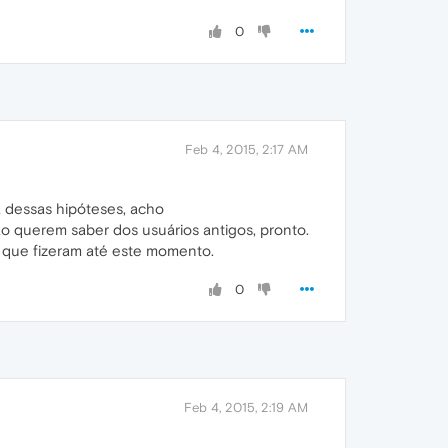
0
Feb 4, 2015, 2:17 AM
 dessas hipóteses, acho
 querem saber dos usuários antigos, pronto.
o que fizeram até este momento.
0
Feb 4, 2015, 2:19 AM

Task item: Your response should consist solely of the lines from the one containing "querem saber dos usuários antigos, pronto." to the end of the entries, both ends included, exactly as they appear.

Your response:
 querem saber dos usuários antigos, pronto.
o que fizeram até este momento.
0
Feb 4, 2015, 2:19 AM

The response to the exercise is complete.